El riesgo físico climático se divide en dos categorías: el riesgo agudo -que está asociado a eventos extremos como inundaciones, incendios o tormentas- y el riesgo crónico, que corresponde a cambios graduales, como el aumento de la temperatura, la alteración de las precipitaciones, la escasez de agua o la subida del nivel del mar. Esta clasificación está recogida en los estándares del Consejo Internacional de Normas de Sostenibilidad, (International Sustainability Standards Board o ISSB).
Del riesgo climático al impacto económico
El riesgo físico climático afecta a la economía mediante canales directos e indirectos. En el plano microeconómico puede provocar daños sobre carreteras, fábricas, viviendas, redes eléctricas o cultivos.
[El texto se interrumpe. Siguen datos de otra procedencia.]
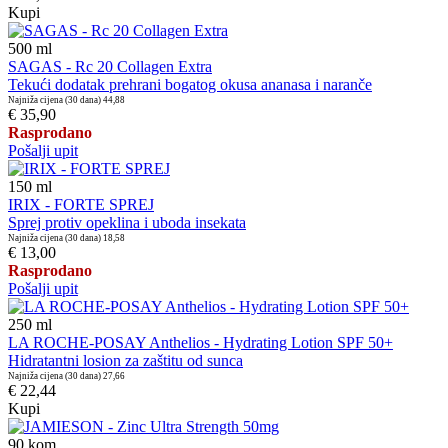
Kupi
500
ml
SAGAS - Rc 20 Collagen Extra
Tekući dodatak prehrani bogatog okusa ananasa i naranče
Najniža cijena (30 dana)
44,88
€ 35,90
Rasprodano
Pošalji upit
150
ml
IRIX - FORTE SPREJ
Sprej protiv opeklina i uboda insekata
Najniža cijena (30 dana)
18,58
€ 13,00
Rasprodano
Pošalji upit
250
ml
LA ROCHE-POSAY Anthelios - Hydrating Lotion SPF 50+
Hidratantni losion za zaštitu od sunca
Najniža cijena (30 dana)
27,66
€ 22,44
Kupi
90
kom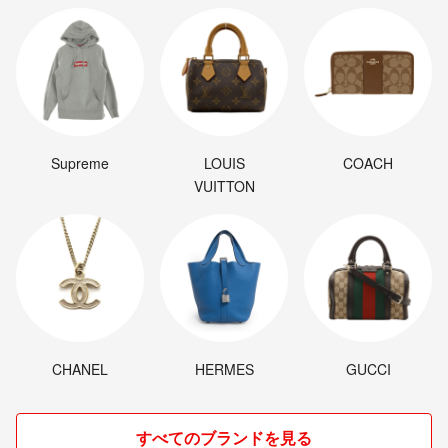
Supreme
LOUIS
COACH
VUITTON
CHANEL
HERMES
GUCCI
すべてのブランドを見る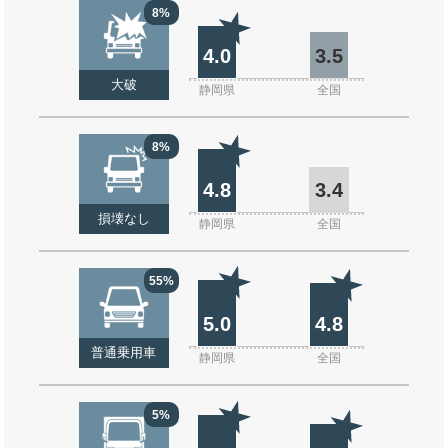
8%
4.0
3.5
大破
静岡県
全国
8%
4.8
3.4
損壊なし
静岡県
全国
55%
5.0
4.8
普通乗用車
静岡県
全国
5%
También puede interrumpir la actividad de empresas e infraestructuras y alterar las cadenas de suministro, con efectos sobre proveedores, precios y plazos de entrega.
A escala macroeconómica, estos fenómenos pueden reducir la actividad y la productividad, presionar los precios, aumentar la vulnerabilidad de sectores como la agricultura, la energía, el transporte o el turismo y elevar el coste o limitar la disponibilidad de los seguros en determinadas zonas.
La medición del riesgo físico climático resulta compleja y exigente en datos, ya que combina tres elementos: proyectar los peligros climáticos; calcular la exposición de activos y operaciones en base a su localización; y entender su vulnerabilidad o capacidad de respuesta.
BBVA Adapta desarrolla modelos internos de previsión de peligros climáticos bajo distintos escenarios y los combina con geolocalización de los activos expuestos —como infraestructuras, instalaciones, cultivos, actividades económicas o carteras hipotecarias— y características de dichos activos que determinan su vulnerabilidad. Este enfoque permite estimar posibles daños, interrupciones de actividad y pérdidas de valor, así como identificar diferencias entre sectores, territorios y horizontes temporales.
La adaptación, un reto de financiación
El aumento de los impactos asociados al cambio climático plantea también un reto de financiación para la adaptación. Los flujos de financiación en adaptación climática han aumentado, pero son claramente insuficientes. Las cifras recientes se sitúan entre 65.000 y 75.000 millones de dólares anuales, a nivel global, frente a unas necesidades de entre 310.000 y 365.000 millones de dólares por año en los países en desarrollo para 2035.
Más allá de 2030, el reto se intensifica, estimando necesidades globales de entre 500.000 millones y 1,3 billones de dólares al año, dependiendo del grado de ambición, lo que supone multiplicar por 8, o incluso por 20, los niveles actuales.
Reducir esta brecha requiere no sólo movilizar más financiación, sino también facilitar que empresas y administraciones identifiquen, prioricen y estructuren inversiones en resiliencia. En este contexto, el análisis del riesgo físico climático se convierte en una herramienta clave para transformar el conocimiento de la exposición en decisiones de inversión y financiación.
BBVA banco global de la COP31
BBVA ha anunciado recientemente su participación como banco global (Global Banking Partner) de la Conferencia de las Naciones Unidas sobre el Cambio Climático (COP31) que se celebrará del 9 al 20 de noviembre en la ciudad de Antalya (Turquía). A través de esta alianza, la entidad trabajará junto a la presidencia de la cumbre climática y Naciones Unidas para seguir impulsando la financiación de la transición energética y acelerar la implementación de soluciones hacia una economía baja en carbono.